There really isn’t any expectation that the MPC will raise or for that matter cut rates tomorrow. The Bank’s headline interest rate has been held at 0.5% since March 2009 and the MPC seems pretty relaxed about maintaining the status quo. Neither is the committee expected to do anything to the Asset Purchase Facility which has stood at £375 billion since July 2012. In other words it should be business as usual. But it wouldn’t truly be “business as usual” unless Mr Carney performed another little rhetorical tease during the inflation report. After all, he does have “previous.”

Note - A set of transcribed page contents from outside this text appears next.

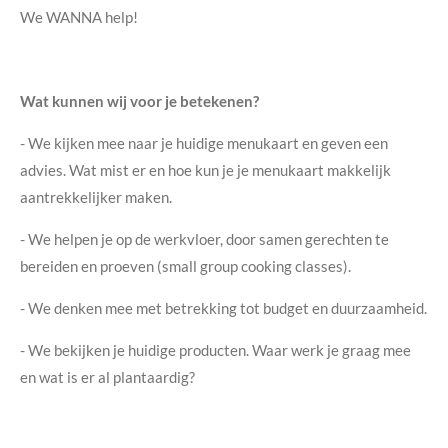
We WANNA help!
Wat kunnen wij voor je betekenen?
- We kijken mee naar je huidige menukaart en geven een
advies. Wat mist er en hoe kun je je menukaart makkelijk
aantrekkelijker maken.
- We helpen je op de werkvloer, door samen gerechten te
bereiden en proeven (small group cooking classes).
- We denken mee met betrekking tot budget en duurzaamheid.
- We bekijken je huidige producten. Waar werk je graag mee
en wat is er al plantaardig?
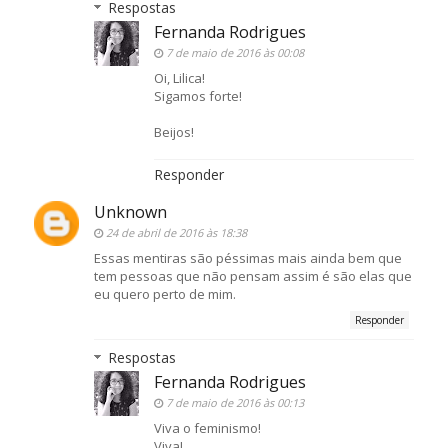
Respostas
Fernanda Rodrigues
7 de maio de 2016 às 00:08
Oi, Lilica!
Sigamos forte!
Beijos!
Responder
Unknown
24 de abril de 2016 às 18:38
Essas mentiras são péssimas mais ainda bem que
tem pessoas que não pensam assim é são elas que
eu quero perto de mim.
Responder
Respostas
Fernanda Rodrigues
7 de maio de 2016 às 00:13
Viva o feminismo!
Viva!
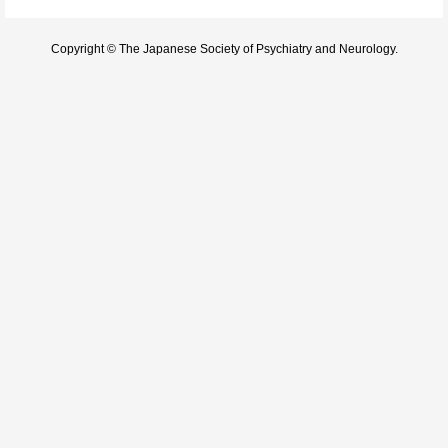
Copyright © The Japanese Society of Psychiatry and Neurology.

Back in the summer of 2014 Mark Carney was accused by a member of the Commons Treasury Select Committee of behaving like an “unreliable boyfriend.” It was a barb that hit home. After all, Mr Carney had, in the twelve months that he had held the position of governor, given a number of conflicting indications concerning the timing and direction of the next move in the UK base rate. This had seen sterling rally against the dollar from 1.4800 in July 2013 to just over 1.7200 a year later. It subsequently fell sharply so that by April this year it was within striking distance of 1.4500. In the months since then it has been relatively subdued in comparison, for the most part trading between 1.5200 and 1.5800.

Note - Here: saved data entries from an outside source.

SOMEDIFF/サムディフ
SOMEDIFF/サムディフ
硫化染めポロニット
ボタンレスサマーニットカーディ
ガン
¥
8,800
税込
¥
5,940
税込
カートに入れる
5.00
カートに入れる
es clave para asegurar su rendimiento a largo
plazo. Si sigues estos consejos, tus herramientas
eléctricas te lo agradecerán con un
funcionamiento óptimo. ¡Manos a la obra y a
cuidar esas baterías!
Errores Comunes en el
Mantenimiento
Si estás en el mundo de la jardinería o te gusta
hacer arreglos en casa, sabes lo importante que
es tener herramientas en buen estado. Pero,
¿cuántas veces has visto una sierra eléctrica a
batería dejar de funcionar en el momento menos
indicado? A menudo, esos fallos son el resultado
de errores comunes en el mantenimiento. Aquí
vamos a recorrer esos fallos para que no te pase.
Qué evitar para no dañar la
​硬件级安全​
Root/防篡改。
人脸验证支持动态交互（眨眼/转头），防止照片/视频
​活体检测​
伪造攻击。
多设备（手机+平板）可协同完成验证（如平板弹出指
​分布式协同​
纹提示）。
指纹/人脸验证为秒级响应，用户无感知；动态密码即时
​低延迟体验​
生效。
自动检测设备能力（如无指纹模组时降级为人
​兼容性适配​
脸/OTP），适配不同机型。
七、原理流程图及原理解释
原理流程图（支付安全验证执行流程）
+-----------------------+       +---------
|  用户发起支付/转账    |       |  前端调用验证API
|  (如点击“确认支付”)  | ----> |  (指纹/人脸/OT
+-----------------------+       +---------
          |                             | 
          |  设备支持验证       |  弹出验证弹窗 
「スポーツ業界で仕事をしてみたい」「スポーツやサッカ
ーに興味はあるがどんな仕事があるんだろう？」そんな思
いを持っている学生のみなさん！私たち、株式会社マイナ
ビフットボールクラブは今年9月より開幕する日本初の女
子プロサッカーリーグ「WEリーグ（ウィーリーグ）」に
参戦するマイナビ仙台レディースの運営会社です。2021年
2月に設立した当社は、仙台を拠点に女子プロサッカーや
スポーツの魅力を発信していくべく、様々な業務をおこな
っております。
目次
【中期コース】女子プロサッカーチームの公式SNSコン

Now Mr Carney cannot possibly be blamed for all, or perhaps even the major part of this movement. After all the GBPUSD currency pair is just that – a pair whereby two currencies fluctuate in relation to each other. But he has certainly made a contribution to its fluctuations and no doubt will continue to do so.
So the question is whether he will choose to be dovish or hawkish during the inflation report hearing. This could just be a function of which side of the bed he gets out of tomorrow morning. However, it’s worth considering the state of the UK’s economy.

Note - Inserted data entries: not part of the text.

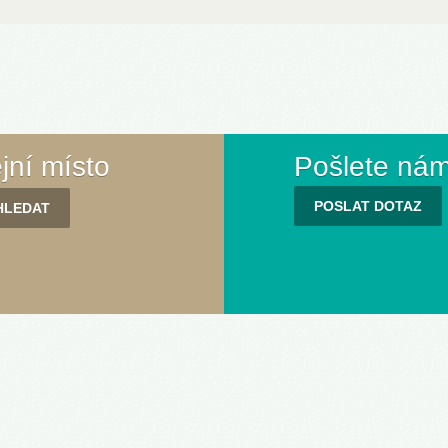
ejní místo
Pošlete nám
POSLAT DOTAZ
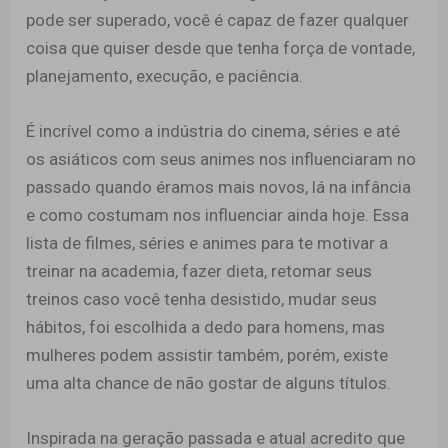
pode ser superado, você é capaz de fazer qualquer
coisa que quiser desde que tenha força de vontade,
planejamento, execução, e paciência.
É incrível como a indústria do cinema, séries e até
os asiáticos com seus animes nos influenciaram no
passado quando éramos mais novos, lá na infância
e como costumam nos influenciar ainda hoje. Essa
lista de filmes, séries e animes para te motivar a
treinar na academia, fazer dieta, retomar seus
treinos caso você tenha desistido, mudar seus
hábitos, foi escolhida a dedo para homens, mas
mulheres podem assistir também, porém, existe
uma alta chance de não gostar de alguns títulos.
Inspirada na geração passada e atual acredito que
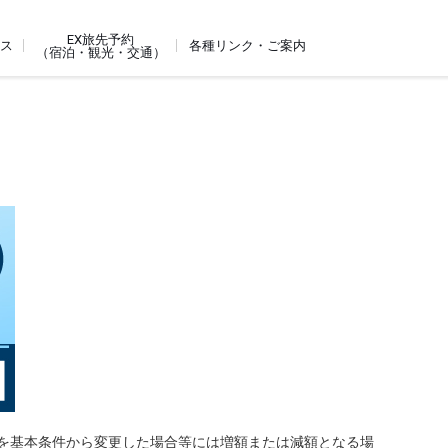
EX旅先予約
ビス
各種リンク・ご案内
（宿泊・観光・交通）
を基本条件から変更した場合等には増額または減額となる場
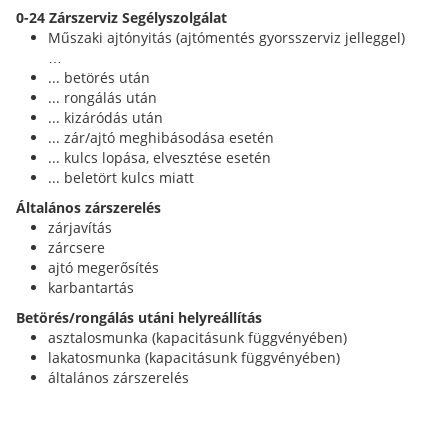
0-24 Zárszerviz Segélyszolgálat
Műszaki ajtónyitás (ajtómentés gyorsszerviz jelleggel)
…
... betörés után
... rongálás után
... kizáródás után
... zár/ajtó meghibásodása esetén
... kulcs lopása, elvesztése esetén
... beletört kulcs miatt
Általános zárszerelés
zárjavítás
zárcsere
ajtó megerősítés
karbantartás
Betörés/rongálás utáni helyreállítás
asztalosmunka (kapacitásunk függvényében)
lakatosmunka (kapacitásunk függvényében)
általános zárszerelés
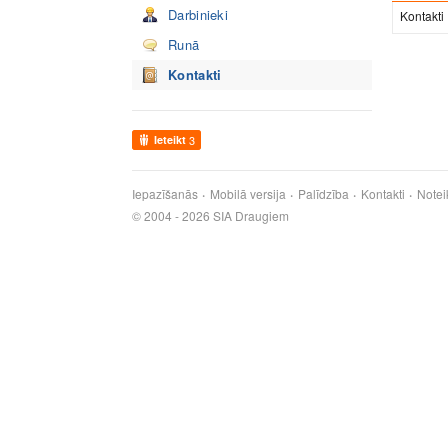
Darbinieki
Kontakti
Runā
Kontakti
Ieteikt
3
Iepazīšanās
Mobilā versija
Palīdzība
Kontakti
Notei
© 2004 - 2026 SIA Draugiem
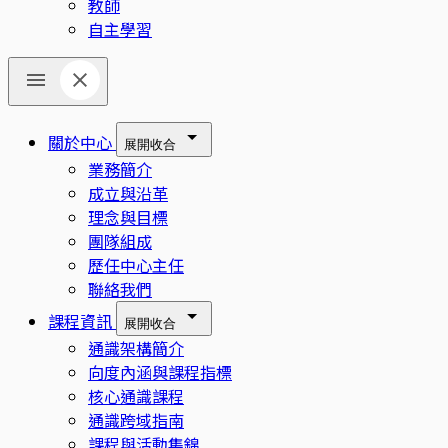
教師
自主學習
關於中心
展開
收合
業務簡介
成立與沿革
理念與目標
團隊組成
歷任中心主任
聯絡我們
課程資訊
展開
收合
通識架構簡介
向度內涵與課程指標
核心通識課程
通識跨域指南
課程與活動集錦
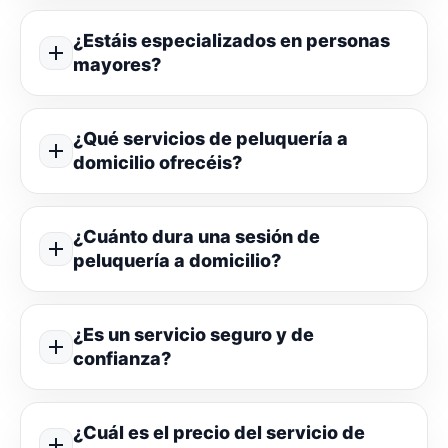
¿Estáis especializados en personas
mayores?
¿Qué servicios de peluquería a
domicilio ofrecéis?
¿Cuánto dura una sesión de
peluquería a domicilio?
¿Es un servicio seguro y de
confianza?
¿Cuál es el precio del servicio de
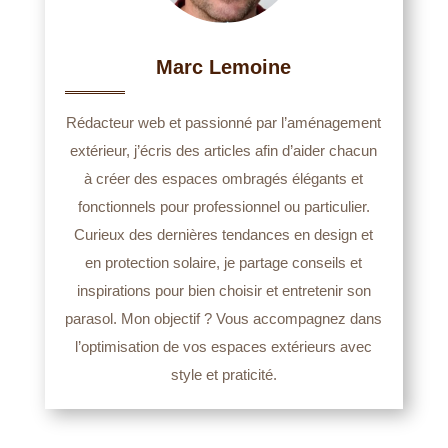
Marc Lemoine
Rédacteur web et passionné par l’aménagement
extérieur, j’écris des articles afin d’aider chacun
à créer des espaces ombragés élégants et
fonctionnels pour professionnel ou particulier.
Curieux des dernières tendances en design et
en protection solaire, je partage conseils et
inspirations pour bien choisir et entretenir son
parasol. Mon objectif ? Vous accompagnez dans
l’optimisation de vos espaces extérieurs avec
style et praticité.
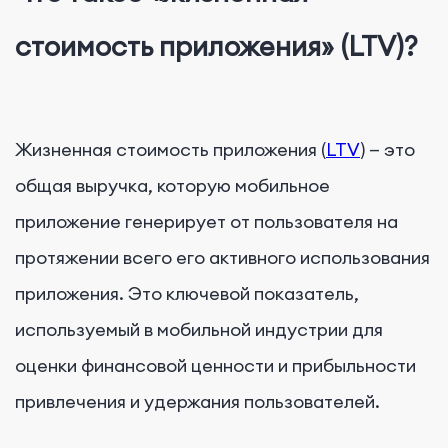
стоимость приложения» (LTV)?
Жизненная стоимость приложения (
LTV
) — это
общая выручка, которую мобильное
приложение генерирует от пользователя на
протяжении всего его активного использования
приложения. Это ключевой показатель,
используемый в мобильной индустрии для
оценки финансовой ценности и прибыльности
привлечения и удержания пользователей.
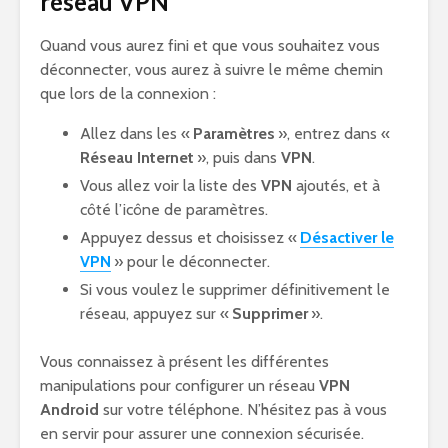
réseau VPN
Quand vous aurez fini et que vous souhaitez vous
déconnecter, vous aurez à suivre le même chemin
que lors de la connexion :
Allez dans les «
Paramètres
», entrez dans «
Réseau Internet
», puis dans
VPN
.
Vous allez voir la liste des
VPN
ajoutés, et à
côté l’icône de paramètres.
Appuyez dessus et choisissez «
Désactiver le
VPN
» pour le déconnecter.
Si vous voulez le supprimer définitivement le
réseau, appuyez sur «
Supprimer
».
Vous connaissez à présent les différentes
manipulations pour configurer un réseau
VPN
Android
sur votre téléphone. N’hésitez pas à vous
en servir pour assurer une connexion sécurisée.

There are certainly a number of data points which suggest that we could be due a rate rise. Just this week we saw strong Manufacturing, Construction and Services PMIs. On top of this the employment picture is looking extremely bright. The Unemployment Rate came in at 5.4% last month, its lowest level since the summer of 2008. Bear in mind that Mr Carney’s early unemployment target (or threshold as it was subsequently described) was 7% - a rate that was breached in the summer of 2014. On top of this the UK was the fastest growing economy in the G7 group in 2013/2014. Despite this growth isn’t exactly soaring. Last week third quarter GDP came in a just +0.5%, below the second quarter’s +0.7%. And perhaps most importantly, there’s scant evidence of inflationary pressures building anytime soon. CPI is currently running at -0.1% annually and there’s no sign of oil prices picking up significantly and adding to inflation as things currently stand.
Back in July this year Mr Carney said that when interest rates finally do rise, increases “would proceed slowly.” He also predicted that the decision when to start would come into sharper relief around the end of the year. Well that’s where we are now.
One thing to pay close attention to is the developed-world central bankers’ obsession with a 2% inflation target. The UK, along with the Euro zone, is a long way below that threshold. In addition, with the odds dramatically shortening on the Fed raising rates in December (while the ECB look set to increase monetary stimulus) Mr Carney’s MPC may prefer to wait. After all, this should lead to sterling weakening which will support the UK’s exporters and ultimately boost inflation closer to the 25 target. Hopefully the Bank will want to provide the market with a clear signal of an impending increase rather than risk the volatility of a surprise. We’ll know more tomorrow.